===== INPUT MATERIAL =====

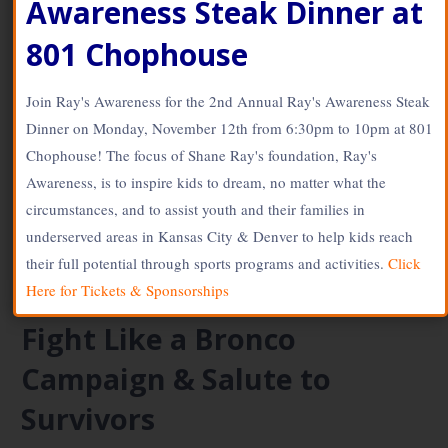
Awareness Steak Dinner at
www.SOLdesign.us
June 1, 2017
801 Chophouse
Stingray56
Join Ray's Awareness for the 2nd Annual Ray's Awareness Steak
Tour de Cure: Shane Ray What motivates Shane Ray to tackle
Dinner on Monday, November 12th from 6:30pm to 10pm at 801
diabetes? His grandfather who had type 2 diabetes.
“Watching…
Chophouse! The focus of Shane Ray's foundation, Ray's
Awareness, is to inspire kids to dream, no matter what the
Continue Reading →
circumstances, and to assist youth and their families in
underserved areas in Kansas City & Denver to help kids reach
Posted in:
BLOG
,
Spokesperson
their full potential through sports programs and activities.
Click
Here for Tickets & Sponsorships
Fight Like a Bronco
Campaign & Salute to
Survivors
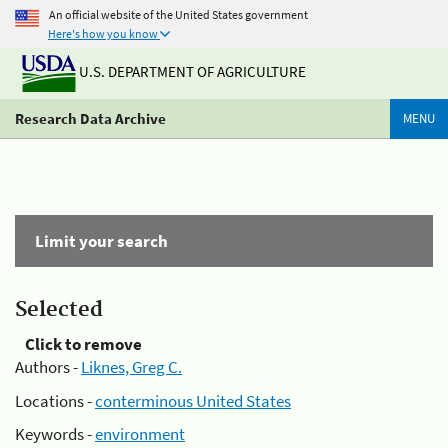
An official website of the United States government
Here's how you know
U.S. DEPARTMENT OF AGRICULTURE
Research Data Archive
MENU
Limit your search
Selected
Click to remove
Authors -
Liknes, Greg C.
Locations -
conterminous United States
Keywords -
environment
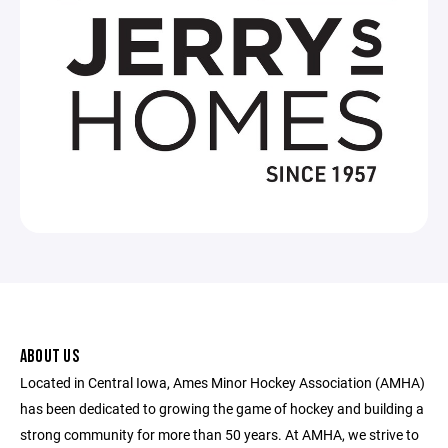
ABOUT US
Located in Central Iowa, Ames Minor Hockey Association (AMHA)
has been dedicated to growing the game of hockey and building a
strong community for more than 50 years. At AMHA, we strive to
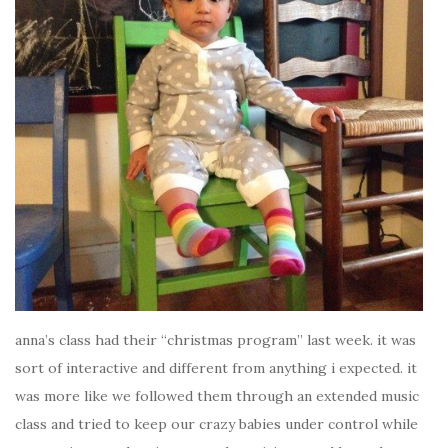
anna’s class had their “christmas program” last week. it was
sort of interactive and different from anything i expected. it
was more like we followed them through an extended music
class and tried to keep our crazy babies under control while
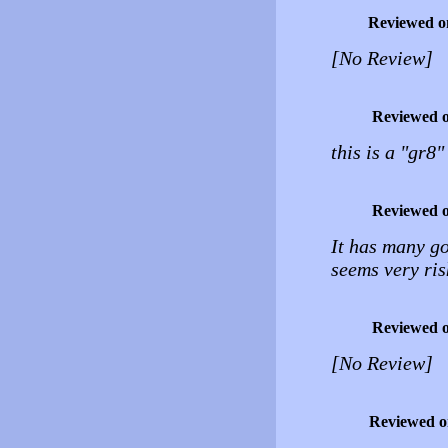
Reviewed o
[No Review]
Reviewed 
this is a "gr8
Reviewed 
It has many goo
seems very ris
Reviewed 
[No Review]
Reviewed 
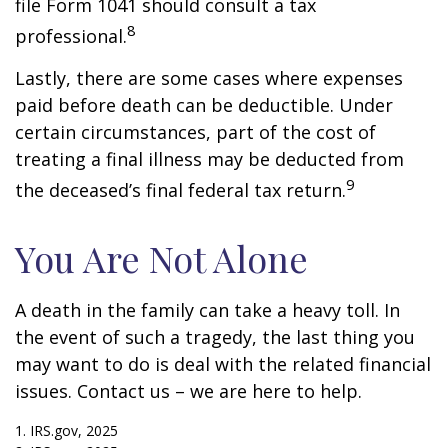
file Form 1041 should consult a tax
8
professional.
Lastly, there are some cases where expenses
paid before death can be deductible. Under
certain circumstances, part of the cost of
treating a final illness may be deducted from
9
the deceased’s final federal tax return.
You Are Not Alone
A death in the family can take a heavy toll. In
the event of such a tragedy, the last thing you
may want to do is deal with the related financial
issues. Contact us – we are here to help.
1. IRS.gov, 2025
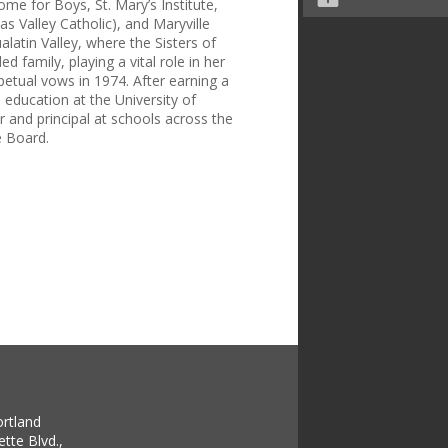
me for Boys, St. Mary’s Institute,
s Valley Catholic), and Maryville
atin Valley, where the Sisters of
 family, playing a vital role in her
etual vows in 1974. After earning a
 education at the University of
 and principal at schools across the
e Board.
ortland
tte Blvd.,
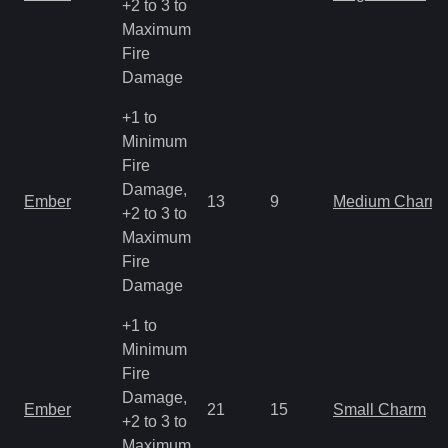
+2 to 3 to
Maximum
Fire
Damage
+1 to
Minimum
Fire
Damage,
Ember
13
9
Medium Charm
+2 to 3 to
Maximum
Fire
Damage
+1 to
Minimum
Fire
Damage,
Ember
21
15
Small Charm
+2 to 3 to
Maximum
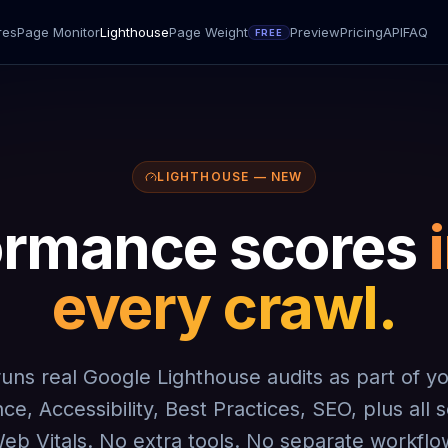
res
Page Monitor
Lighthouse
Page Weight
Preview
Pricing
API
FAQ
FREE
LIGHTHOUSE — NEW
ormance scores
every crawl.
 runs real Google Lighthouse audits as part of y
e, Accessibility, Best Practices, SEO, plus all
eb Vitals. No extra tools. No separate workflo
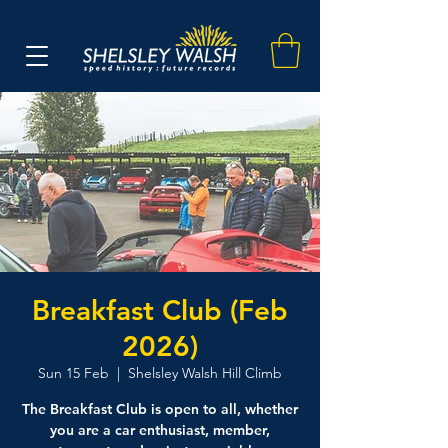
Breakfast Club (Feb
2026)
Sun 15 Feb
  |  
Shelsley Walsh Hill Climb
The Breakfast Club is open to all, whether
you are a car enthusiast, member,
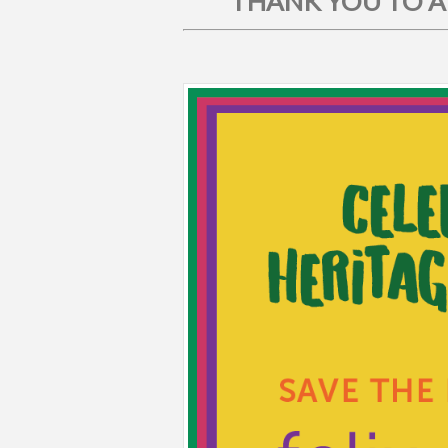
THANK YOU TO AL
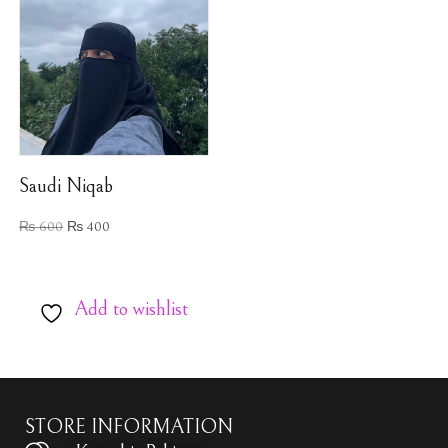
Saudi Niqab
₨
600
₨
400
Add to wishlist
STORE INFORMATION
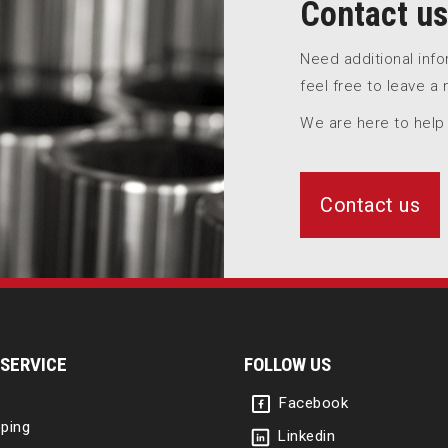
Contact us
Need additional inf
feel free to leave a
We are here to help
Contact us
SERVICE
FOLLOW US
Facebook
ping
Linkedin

=====

## [TASK PROMPT]
Give back the lines word for word, from the very first in the material above to the one that has "Continue Reading →", both included, without the pictures.

## [WRITTEN RESPONSE]
Awareness Steak Dinner at
www.SOLdesign.us
June 1, 2017
801 Chophouse
Stingray56
Join Ray's Awareness for the 2nd Annual Ray's Awareness Steak
Tour de Cure: Shane Ray What motivates Shane Ray to tackle
Dinner on Monday, November 12th from 6:30pm to 10pm at 801
diabetes? His grandfather who had type 2 diabetes.
“Watching…
Chophouse! The focus of Shane Ray's foundation, Ray's
Awareness, is to inspire kids to dream, no matter what the
Continue Reading →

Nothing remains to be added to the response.